TMUA practice: Integration Power Rule, problem 5

Where is the integrand positive? Solve $\;\dfrac{3}{4} - x - x^{2} > 0$, i.e. $\;x^{2} + x - \dfrac{3}{4} < 0$. By the quadratic formula, the roots are $\;x = \dfrac{-1 \pm \sqrt{1 + 3}}{2} = \dfrac{-1 \pm 2}{2}$, i.e. $\;x = \dfrac{1}{2}\;$ or $\;x = -\dfrac{3}{2}$. The integrand is positive on $\;(-\tfrac{3}{2},\, \tfrac{1}{2})$.

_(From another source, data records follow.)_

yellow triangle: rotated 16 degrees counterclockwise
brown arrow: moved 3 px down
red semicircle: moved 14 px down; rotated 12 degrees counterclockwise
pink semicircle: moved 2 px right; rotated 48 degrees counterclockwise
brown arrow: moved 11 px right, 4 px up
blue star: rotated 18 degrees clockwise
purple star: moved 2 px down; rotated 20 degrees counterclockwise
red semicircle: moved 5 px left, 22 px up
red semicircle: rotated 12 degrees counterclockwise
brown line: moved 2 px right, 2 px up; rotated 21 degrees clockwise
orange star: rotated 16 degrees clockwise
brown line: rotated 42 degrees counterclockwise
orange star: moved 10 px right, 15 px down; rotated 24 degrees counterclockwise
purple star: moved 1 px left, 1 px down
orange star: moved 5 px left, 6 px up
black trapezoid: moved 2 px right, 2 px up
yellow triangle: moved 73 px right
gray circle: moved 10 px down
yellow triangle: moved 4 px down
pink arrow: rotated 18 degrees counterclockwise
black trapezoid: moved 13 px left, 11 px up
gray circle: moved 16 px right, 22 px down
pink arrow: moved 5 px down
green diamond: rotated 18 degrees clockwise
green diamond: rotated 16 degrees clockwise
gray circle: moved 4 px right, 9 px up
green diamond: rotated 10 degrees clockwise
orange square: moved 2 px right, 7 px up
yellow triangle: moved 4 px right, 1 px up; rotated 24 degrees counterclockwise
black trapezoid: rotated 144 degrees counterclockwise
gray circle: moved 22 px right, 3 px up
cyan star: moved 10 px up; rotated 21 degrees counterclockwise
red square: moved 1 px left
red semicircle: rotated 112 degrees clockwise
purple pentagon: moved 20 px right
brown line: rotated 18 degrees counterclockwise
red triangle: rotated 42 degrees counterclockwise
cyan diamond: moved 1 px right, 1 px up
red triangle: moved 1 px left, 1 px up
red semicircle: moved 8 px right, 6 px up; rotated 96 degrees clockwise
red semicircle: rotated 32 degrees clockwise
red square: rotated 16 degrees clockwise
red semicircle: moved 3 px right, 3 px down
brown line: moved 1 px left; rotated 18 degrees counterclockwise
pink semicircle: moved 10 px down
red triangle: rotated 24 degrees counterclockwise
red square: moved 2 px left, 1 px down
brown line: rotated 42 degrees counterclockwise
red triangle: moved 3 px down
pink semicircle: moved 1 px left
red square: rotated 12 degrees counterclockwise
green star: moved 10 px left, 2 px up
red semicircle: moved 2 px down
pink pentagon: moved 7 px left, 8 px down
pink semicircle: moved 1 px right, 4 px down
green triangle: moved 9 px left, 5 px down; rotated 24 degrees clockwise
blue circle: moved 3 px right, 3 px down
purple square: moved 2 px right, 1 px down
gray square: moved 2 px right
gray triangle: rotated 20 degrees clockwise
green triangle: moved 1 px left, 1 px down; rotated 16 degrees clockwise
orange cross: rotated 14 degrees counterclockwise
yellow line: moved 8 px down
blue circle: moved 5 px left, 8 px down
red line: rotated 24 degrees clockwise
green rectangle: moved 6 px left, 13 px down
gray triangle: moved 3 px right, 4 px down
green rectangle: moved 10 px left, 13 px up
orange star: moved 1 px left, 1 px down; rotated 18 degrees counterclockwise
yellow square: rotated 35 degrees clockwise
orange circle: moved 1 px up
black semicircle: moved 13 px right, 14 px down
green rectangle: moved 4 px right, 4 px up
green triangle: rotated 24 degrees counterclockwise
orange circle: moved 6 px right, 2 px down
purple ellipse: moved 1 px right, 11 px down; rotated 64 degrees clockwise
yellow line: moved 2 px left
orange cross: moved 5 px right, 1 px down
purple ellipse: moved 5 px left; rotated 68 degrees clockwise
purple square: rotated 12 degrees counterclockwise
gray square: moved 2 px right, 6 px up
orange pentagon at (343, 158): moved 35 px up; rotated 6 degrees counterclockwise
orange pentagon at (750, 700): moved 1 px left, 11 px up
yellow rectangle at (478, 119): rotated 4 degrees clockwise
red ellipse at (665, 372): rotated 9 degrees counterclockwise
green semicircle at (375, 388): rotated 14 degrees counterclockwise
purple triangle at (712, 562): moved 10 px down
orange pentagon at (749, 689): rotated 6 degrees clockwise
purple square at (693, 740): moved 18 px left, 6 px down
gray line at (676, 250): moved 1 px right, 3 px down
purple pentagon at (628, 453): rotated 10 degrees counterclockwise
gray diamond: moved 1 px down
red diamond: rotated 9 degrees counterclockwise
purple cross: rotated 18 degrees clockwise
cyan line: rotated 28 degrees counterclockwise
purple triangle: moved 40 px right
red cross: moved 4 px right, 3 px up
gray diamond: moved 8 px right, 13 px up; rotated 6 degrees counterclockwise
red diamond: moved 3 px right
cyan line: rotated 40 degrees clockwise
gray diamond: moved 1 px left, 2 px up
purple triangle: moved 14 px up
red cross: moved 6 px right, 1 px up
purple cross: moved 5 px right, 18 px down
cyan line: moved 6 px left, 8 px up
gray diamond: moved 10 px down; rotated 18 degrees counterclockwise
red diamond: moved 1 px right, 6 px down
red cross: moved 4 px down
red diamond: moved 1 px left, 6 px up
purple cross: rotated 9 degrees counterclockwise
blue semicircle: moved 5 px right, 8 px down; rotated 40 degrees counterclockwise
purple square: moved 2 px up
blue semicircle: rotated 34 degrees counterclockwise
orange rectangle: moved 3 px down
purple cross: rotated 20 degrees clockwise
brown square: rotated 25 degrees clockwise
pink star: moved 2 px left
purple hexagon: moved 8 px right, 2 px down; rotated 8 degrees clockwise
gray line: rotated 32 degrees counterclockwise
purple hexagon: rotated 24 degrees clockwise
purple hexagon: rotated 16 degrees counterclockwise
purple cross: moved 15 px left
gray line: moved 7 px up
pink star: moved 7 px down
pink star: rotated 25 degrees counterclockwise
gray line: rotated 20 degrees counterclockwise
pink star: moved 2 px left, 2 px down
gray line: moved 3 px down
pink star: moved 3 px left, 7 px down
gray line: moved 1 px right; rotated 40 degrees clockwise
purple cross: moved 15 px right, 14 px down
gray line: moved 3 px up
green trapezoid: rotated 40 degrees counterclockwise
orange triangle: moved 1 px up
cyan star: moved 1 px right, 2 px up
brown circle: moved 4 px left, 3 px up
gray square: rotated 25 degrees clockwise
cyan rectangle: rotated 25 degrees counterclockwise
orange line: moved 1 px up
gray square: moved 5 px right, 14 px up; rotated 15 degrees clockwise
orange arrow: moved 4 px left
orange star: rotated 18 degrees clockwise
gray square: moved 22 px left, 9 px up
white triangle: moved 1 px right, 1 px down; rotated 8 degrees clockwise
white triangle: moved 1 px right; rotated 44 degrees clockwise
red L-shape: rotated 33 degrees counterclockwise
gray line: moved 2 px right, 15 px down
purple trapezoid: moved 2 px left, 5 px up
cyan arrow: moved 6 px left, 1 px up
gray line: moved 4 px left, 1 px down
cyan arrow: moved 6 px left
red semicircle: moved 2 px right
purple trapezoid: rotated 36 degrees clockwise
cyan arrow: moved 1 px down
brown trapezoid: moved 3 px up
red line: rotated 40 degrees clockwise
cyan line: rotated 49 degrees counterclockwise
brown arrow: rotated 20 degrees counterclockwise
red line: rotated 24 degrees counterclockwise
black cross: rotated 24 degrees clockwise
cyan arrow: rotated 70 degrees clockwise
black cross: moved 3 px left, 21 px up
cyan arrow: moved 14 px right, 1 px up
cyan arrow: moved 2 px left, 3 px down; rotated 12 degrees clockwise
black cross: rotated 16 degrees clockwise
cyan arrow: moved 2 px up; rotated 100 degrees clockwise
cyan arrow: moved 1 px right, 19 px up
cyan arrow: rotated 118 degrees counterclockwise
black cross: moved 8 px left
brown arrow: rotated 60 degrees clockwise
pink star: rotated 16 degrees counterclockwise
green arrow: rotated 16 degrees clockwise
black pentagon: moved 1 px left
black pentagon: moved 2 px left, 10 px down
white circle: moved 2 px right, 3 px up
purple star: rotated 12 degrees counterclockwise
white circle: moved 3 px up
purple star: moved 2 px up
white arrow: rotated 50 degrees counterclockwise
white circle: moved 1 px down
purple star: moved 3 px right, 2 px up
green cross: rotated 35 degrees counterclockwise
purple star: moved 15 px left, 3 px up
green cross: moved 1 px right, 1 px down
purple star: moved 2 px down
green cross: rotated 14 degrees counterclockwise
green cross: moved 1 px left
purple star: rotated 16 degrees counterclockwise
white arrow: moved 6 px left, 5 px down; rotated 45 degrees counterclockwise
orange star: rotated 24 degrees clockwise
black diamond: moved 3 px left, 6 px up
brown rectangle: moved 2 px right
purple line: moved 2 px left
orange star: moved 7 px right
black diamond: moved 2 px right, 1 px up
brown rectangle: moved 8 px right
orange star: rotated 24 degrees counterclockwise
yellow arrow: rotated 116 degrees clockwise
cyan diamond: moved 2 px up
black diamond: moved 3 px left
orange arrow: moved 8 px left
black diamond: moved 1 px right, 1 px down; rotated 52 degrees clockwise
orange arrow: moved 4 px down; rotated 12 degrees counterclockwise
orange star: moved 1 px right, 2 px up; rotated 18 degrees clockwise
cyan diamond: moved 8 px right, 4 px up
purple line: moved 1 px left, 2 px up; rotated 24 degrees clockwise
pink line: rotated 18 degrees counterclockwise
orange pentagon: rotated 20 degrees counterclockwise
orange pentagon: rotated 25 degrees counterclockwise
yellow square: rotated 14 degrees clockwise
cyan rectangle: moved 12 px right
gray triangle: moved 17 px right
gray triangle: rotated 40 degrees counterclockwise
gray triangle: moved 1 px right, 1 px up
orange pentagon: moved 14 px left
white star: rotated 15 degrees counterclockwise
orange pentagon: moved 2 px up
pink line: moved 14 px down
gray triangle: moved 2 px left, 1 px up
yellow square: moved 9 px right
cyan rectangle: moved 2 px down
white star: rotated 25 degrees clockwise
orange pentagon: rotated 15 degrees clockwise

Maximise. To maximise the integral, take $\;[a, b] = [-\tfrac{3}{2},\, \tfrac{1}{2}]\;$ (the full positive region). Extending beyond either endpoint would subtract a positive contribution (since the integrand becomes negative).

Compute. Antiderivative: $\;F(x) = \dfrac{3 x}{4} - \dfrac{x^{2}}{2} - \dfrac{x^{3}}{3}$.

At $x = \tfrac{1}{2}$: $\;F = \dfrac{3/2}{4} - \dfrac{1/4}{2} - \dfrac{1/8}{3} = \dfrac{3}{8} - \dfrac{1}{8} - \dfrac{1}{24} = \dfrac{6}{24} - \dfrac{1}{24} = \dfrac{5}{24}$.

At $x = -\tfrac{3}{2}$: $\;F = -\dfrac{9}{8} - \dfrac{9/4}{2} - \dfrac{-27/8}{3} = -\dfrac{9}{8} - \dfrac{9}{8} + \dfrac{9}{8} = -\dfrac{9}{8} = -\dfrac{27}{24}$.

Max integral: $\;F(1/2) - F(-3/2) = \dfrac{5}{24} - \left(-\dfrac{27}{24}\right) = \dfrac{32}{24} = \dfrac{4}{3}$.

This is option B.

The lesson: to maximise $\int_{a}^{b} g(x)\, dx$ over all real $a < b$, choose $[a, b]$ to be the interval where $g \ge 0$.